Students studying for their Master of Business Administration degree may face lower salaries than they expected in corporate social responsibility than when they began the course, reports USNews.com.
Many companies are now dismantling specific CSR departments and adopting a holistic, business-wide approach to CSR instead. As a result of this new approach, in which each department may take account of their own CSR track-record, resources are thinner spread and, as a result, CSR jobs may come with lower salaries, the news site reports.
There is also a lack of clarity about what CSR means in the modern business world, the news site reports. Differing terms such as “social entrepreneurship” and “social enterprise” muddy the waters as to what a CSR professional actually does, according to the article. Furthermore, companies with the worst track record in corporate social responsibility – such some tobacco and oil firms – are often the ones that talk about it the most, the news site reports.
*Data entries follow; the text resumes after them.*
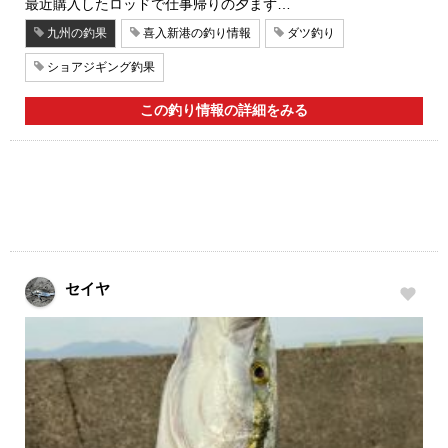
最近購入したロッドで仕事帰りの夕まず…
九州の釣果
喜入新港の釣り情報
ダツ釣り
ショアジギング釣果
この釣り情報の詳細をみる
セイヤ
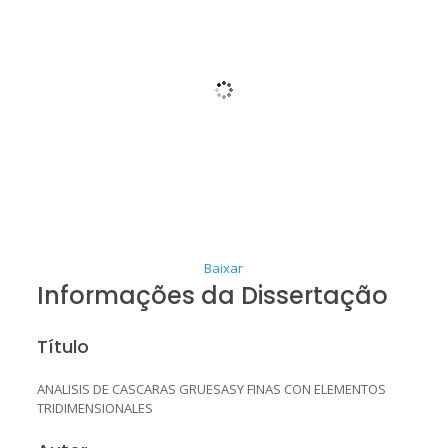
Baixar
Informações da Dissertação
Título
ANALISIS DE CASCARAS GRUESASY FINAS CON ELEMENTOS
TRIDIMENSIONALES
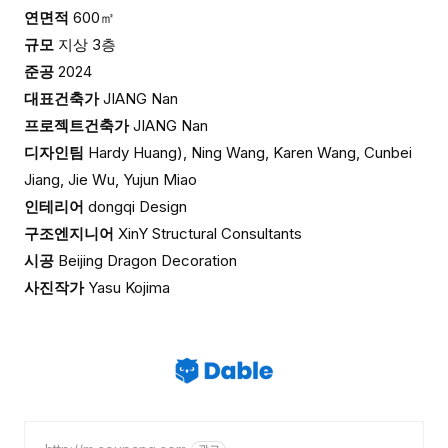
연면적
600㎡
규모
지상 3층
준공
2024
대표건축가
JIANG Nan
프로젝트건축가
JIANG Nan
디자인팀
Hardy Huang), Ning Wang, Karen Wang, Cunbei
Jiang, Jie Wu, Yujun Miao
인테리어
dongqi Design
구조엔지니어
XinY Structural Consultants
시공
Beijing Dragon Decoration
사진작가
Yasu Kojima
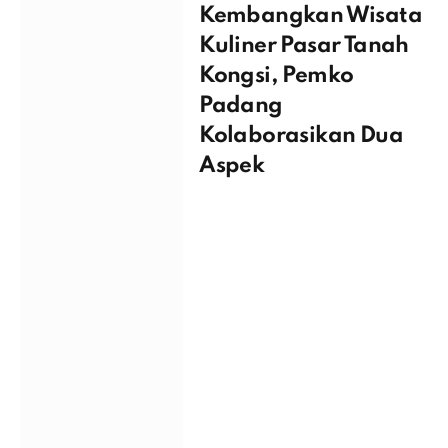
Kembangkan Wisata
Kuliner Pasar Tanah
Kongsi, Pemko
Padang
Kolaborasikan Dua
Aspek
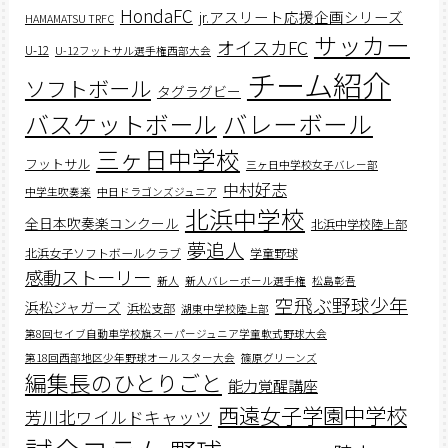
HondaFC
jr.アスリート応援企画シリーズ
HAMAMATSU TRFC
サッカー
オイスカFC
U-12
U-12フットサル選手権西部大会
チーム紹介
ソフトボール
タグラグビー
バスケットボール
バレーボール
三ヶ日中学校
フットサル
三ヶ日中学校女子バレー部
中村好志
中学生吹奏楽
中日ドラゴンズジュニア
北浜中学校
全日本吹奏楽コンクール
北浜中学校陸上部
夢追人
北浜女子ソフトボールクラブ
学童野球
感動ストーリー
新人
新人バレーボール選手権
松島彰吾
空飛ぶ野球少年
浜松ジャガーズ
浜松支部
湖東中学校陸上部
第8回セイブ自動車学校旗スーパージュニア学童軟式野球大会
第18回西部地区少年野球オールスター大会
篠原グリーンズ
編集長のひとりごと
能力覚醒講座
西遠女子学園中学校
芳川北ワイルドキャッツ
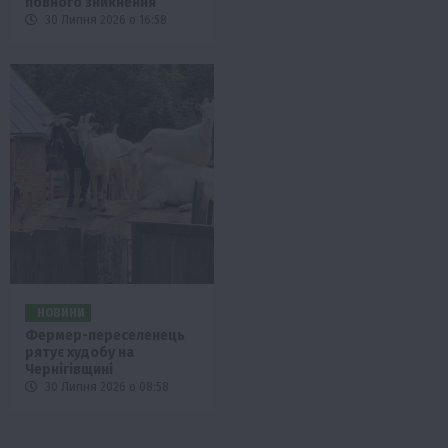
повного зникнення
30 Липня 2026 о 16:58
НОВИНИ
Фермер-переселенець
рятує худобу на
Чернігівщині
30 Липня 2026 о 08:58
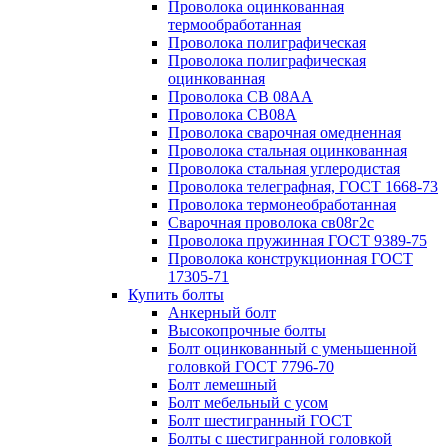
Проволока оцинкованная
термообработанная
Проволока полиграфическая
Проволока полиграфическая
оцинкованная
Проволока СВ 08АА
Проволока СВ08А
Проволока сварочная омедненная
Проволока стальная оцинкованная
Проволока стальная углеродистая
Проволока телеграфная, ГОСТ 1668-73
Проволока термонеобработанная
Сварочная проволока св08г2с
Проволока пружинная ГОСТ 9389-75
Проволока конструкционная ГОСТ
17305-71
Купить болты
Анкерный болт
Высокопрочные болты
Болт оцинкованный с уменьшенной
головкой ГОСТ 7796-70
Болт лемешный
Болт мебельный с усом
Болт шестигранный ГОСТ
Болты с шестигранной головкой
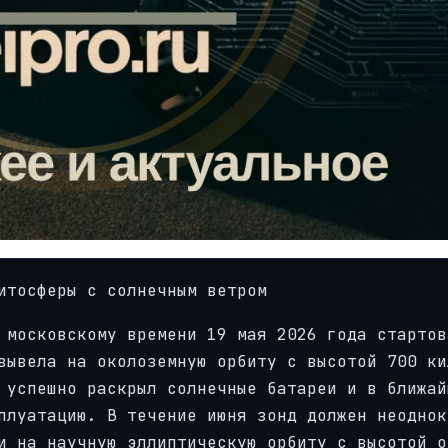
итосферы с солнечным ветром
 московскому времени 19 мая 2026 года стартов
вывела на околоземную орбиту с высотой 700 ки
 успешно раскрыл солнечные батареи и в ближай
плуатацию. В течение июня зонд должен неоднок
и на научную эллиптическую орбиту с высотой о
But these problems can be overcome by students asking the right questions in interviews, experts say. Joining a company that has the same values as you is a very important step towards a rewarding career in CSR according to Jo Mackness, executive director of the Center for Responsible Business at the University of California—Berkeley’s (pictured) Haas School of Business, the web site reports.
The average salaries of carbon and climate change professionals rose 4 percent in 2010, according to a survey out in February 2011. The 2010 Carbon Salary Survey, conducted by recruitment agency Acre and consultancy Acona, said that salary levels in the field were up across all regions of the world and in almost all sectors.